Industry requirements Flashcards
Sterilisation Industry requirements
Cleaning, disinfection, sterilization, and assurance of maintained sterility are critical considerations to ensure the safety and success of implants and devices.
- The term “sterile” refers to the presence or absence of microorganisms and is essentially a binary state; a material is either sterile or it has microorganisms.
- From a regulatory perspective, the term “sterile” is used to indicate the probability of an implant or device having a bioburden.
- The current expectation for patient safety is that less that one out of a million devices or implants can be nonsterile.
- This expectation is known as the “sterility assurance level” (SAL) and the one out of a million is defined as having an SAL of 10−6.
- A vast majority of the sterilization practices in use today are terminal processes where the products are sterilized after the entire process of manufacture has been completed.
Radiation Based Sterilisation Techniques
- Sterilization by means of radiation is commonly used for mass- produced medical devices because of its simplicity and convenience in terms of large-scale processing.
- Terminal sterilization is achieved by exposing prepackaged devices to the appropriate dosage of radiation.
- The radiation will emit electrons or pho- tons that penetrate the packaging and destroy cells, bacteria, and viruses on devices.
- Radiation causes DNA damage in bacteria and viruses preventing pathogens from reproducing and thus inactivating them.
- The two most common methods used in industrial sterilization are gamma and electron beam.
Radiation Based Sterilisation Techniques (Safety Concerns)
- Sterilisation by radiation carries two main safety concerns: possible lethal exposure to radiation and ozone.
- The lethal dosage of radiation to humans is about 0.01kGy with an exposure time of less than a second in some cases.
- Radiation sterilisation occurs at dosages ranging from 8 to 35 kGy.
- Understanding the bioburden on the materials prior to radiation sterilisation is critical for determining dose and validating sterilisation. As eg. the radiation dos-age required for bacteria and spores is lower than that for viruses.
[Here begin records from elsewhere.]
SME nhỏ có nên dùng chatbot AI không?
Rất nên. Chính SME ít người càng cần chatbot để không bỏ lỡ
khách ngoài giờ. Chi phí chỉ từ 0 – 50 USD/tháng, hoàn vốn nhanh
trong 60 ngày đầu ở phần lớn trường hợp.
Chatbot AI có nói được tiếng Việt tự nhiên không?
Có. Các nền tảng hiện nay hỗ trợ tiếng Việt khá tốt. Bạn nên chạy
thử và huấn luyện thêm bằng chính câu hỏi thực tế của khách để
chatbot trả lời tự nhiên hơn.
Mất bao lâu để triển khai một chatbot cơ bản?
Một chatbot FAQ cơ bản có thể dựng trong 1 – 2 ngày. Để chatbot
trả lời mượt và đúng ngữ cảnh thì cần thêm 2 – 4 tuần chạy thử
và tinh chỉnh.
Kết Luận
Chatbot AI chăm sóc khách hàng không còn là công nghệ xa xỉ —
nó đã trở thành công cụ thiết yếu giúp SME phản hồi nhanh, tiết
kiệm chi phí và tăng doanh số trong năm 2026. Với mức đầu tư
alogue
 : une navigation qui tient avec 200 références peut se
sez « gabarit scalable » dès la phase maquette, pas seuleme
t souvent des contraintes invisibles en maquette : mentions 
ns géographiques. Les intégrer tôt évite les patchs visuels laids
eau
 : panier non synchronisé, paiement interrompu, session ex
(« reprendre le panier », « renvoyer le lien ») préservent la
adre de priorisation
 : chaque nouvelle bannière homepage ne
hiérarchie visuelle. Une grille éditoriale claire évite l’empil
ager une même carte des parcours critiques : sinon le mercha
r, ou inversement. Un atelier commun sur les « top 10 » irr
- Thus, to prevent lethal exposure to workers, safety measures such as considerable amounts of shielding and robust interlocks are implemented in radiation processing.
- Ozone is a toxic gas that is formed when radiation comes into contact with oxygen, causing first the formation of free oxygen radicals and successively ozone.
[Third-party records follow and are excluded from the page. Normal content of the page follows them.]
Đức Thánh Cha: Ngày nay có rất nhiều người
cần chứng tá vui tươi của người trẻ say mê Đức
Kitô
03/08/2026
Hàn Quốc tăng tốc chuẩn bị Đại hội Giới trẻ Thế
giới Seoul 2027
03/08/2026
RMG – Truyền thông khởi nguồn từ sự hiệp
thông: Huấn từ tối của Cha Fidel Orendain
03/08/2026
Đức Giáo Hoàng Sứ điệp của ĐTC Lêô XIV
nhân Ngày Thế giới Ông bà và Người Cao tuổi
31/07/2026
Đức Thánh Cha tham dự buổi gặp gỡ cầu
- Appropriate safeguards to ozone inhalation include ozone monitors and adequate ventilation.
- Most industrial-scale radiation sterilisation occurs in closed rooms with safety precautions, and prepackaged products are usually loaded on conveyor systems that keep product containers in the path of the radiation for sterilization.
Radiation Based Sterilisation Techniques
GAMMA STERILISATION
Gamma radiation takes its form in short electromagnetic wavelengths and therefore is more energetic.
- The gamma rays sterilise a product by providing adequate energy to break down DNA and prevent reproduction.
- The most common source of radiation is from radioactive cobalt-60, accounting for ∼80% of commercial radiation sterilisation.
- To process devices for gamma sterilisation, devices are placed in containers, generally made from aluminum, termed totes.
- Devices are placed in the totes and moved to the processing room to be sterilised (Fig. 3.1.4.1).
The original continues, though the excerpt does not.